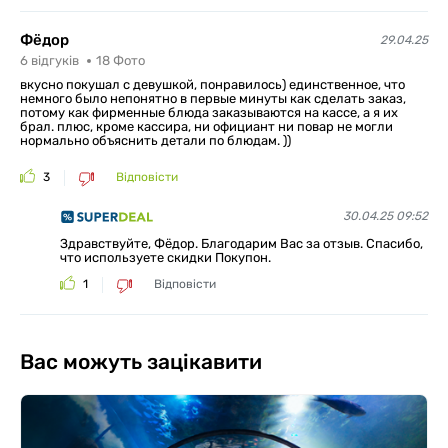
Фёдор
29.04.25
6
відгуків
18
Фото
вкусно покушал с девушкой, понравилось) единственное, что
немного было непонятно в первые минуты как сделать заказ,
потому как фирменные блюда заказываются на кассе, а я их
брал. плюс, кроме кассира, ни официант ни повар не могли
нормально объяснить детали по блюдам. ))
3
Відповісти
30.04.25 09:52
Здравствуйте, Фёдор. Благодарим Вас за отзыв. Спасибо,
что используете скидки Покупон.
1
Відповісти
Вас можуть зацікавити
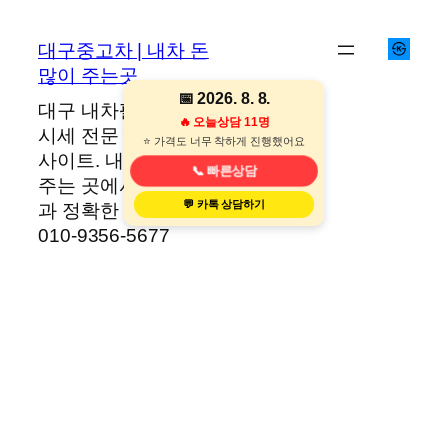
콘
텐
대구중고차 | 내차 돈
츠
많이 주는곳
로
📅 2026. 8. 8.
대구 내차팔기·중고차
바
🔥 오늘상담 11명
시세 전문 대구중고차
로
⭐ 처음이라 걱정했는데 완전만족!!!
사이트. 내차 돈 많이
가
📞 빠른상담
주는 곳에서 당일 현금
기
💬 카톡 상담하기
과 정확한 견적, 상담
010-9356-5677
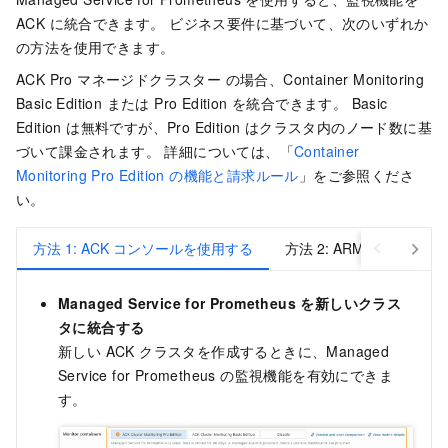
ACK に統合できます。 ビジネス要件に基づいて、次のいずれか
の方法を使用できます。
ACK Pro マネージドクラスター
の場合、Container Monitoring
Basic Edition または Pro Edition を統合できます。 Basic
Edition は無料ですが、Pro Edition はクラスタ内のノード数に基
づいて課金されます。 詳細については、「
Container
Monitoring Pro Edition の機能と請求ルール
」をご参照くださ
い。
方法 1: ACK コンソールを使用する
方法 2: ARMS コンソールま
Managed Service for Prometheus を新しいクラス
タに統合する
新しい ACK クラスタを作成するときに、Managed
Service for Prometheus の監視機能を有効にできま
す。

###

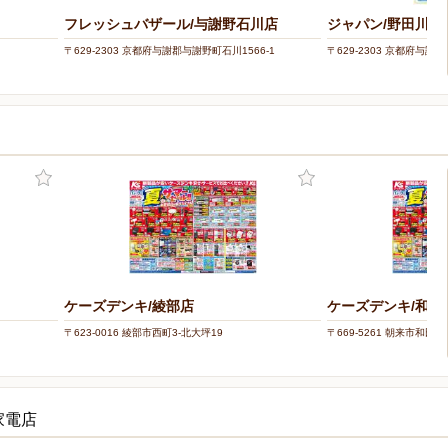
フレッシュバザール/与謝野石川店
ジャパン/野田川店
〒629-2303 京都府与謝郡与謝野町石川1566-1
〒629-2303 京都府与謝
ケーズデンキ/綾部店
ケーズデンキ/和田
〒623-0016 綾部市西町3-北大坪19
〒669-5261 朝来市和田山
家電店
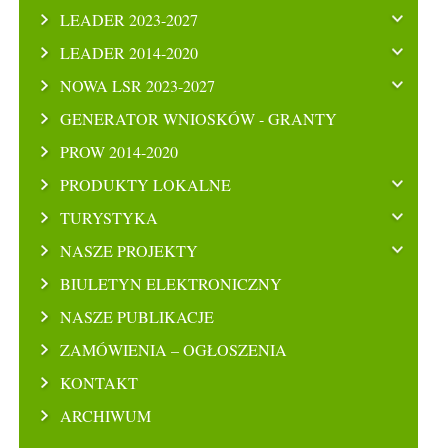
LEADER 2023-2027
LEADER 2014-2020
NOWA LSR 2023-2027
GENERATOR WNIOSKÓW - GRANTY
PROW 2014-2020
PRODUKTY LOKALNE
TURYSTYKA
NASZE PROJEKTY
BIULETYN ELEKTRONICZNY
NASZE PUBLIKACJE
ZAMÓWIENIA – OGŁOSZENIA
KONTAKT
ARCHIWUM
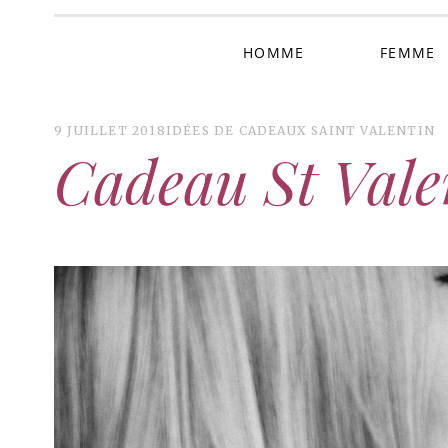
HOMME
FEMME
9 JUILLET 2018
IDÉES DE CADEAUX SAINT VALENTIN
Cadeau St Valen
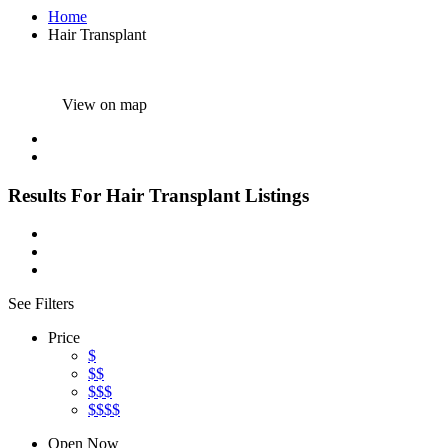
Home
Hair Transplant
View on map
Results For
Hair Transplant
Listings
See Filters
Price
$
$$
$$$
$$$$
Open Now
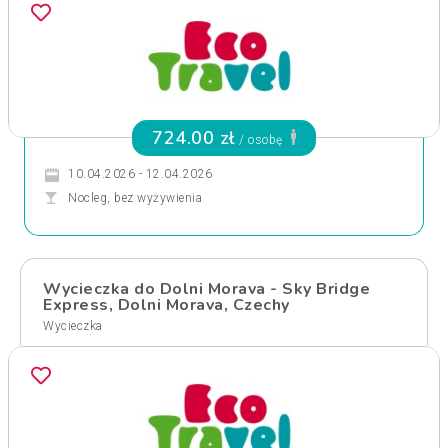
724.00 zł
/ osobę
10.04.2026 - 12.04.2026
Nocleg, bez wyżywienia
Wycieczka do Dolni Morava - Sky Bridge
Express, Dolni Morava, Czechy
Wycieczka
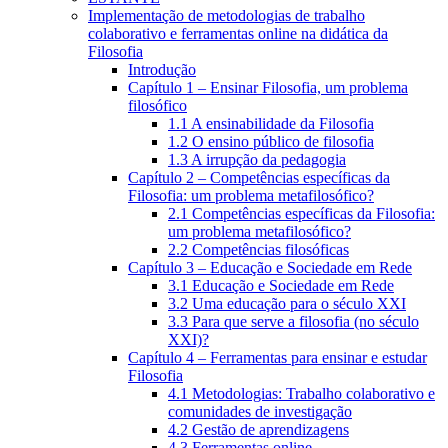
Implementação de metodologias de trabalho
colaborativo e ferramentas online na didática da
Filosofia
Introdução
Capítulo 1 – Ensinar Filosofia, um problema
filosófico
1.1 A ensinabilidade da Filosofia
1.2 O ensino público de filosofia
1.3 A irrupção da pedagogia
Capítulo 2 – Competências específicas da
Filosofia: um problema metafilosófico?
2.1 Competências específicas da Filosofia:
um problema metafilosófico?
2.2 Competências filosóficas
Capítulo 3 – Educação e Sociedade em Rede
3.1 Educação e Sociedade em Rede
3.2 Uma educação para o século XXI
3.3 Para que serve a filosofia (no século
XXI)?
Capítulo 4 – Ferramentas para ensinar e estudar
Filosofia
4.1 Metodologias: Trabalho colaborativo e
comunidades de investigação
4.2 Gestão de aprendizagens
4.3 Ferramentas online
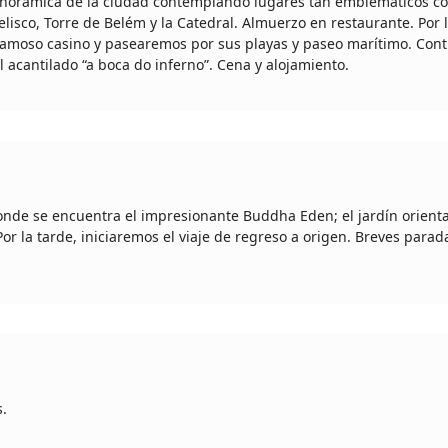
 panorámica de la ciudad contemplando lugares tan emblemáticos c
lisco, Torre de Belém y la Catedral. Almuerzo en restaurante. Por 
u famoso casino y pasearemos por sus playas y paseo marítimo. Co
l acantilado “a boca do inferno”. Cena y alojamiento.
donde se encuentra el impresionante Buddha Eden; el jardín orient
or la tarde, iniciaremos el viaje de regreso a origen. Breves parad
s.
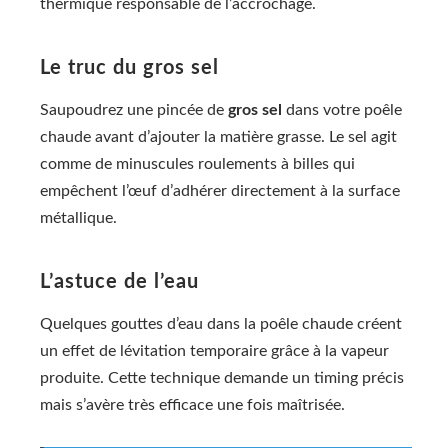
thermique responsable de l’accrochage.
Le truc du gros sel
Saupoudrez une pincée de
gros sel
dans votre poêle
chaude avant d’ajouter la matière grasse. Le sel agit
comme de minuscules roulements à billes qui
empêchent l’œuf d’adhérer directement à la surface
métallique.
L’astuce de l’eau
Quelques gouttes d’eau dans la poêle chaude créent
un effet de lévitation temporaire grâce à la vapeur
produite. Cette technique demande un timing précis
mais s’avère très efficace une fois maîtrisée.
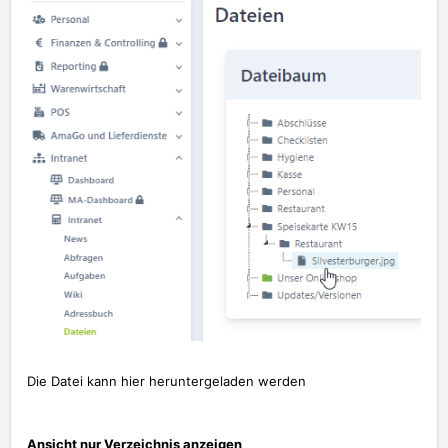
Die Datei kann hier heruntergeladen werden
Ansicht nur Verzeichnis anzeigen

###

* **WORK ORDER**
What you return must match the lines above from the one with "2026. 8. 8." through the one with "の場合、Container Monitoring" exactly, with both ends included and the pictures excluded.

* **ANSWER TO THE PROBLEM**
📅 2026. 8. 8.
대구 내차팔기·중고차
바
🔥 오늘상담 11명
시세 전문 대구중고차
로
⭐ 처음이라 걱정했는데 완전만족!!!
사이트. 내차 돈 많이
가
📞 빠른상담
주는 곳에서 당일 현금
기
💬 카톡 상담하기
과 정확한 견적, 상담
010-9356-5677
ACK に統合できます。 ビジネス要件に基づいて、次のいずれか
の方法を使用できます。
ACK Pro マネージドクラスター
の場合、Container Monitoring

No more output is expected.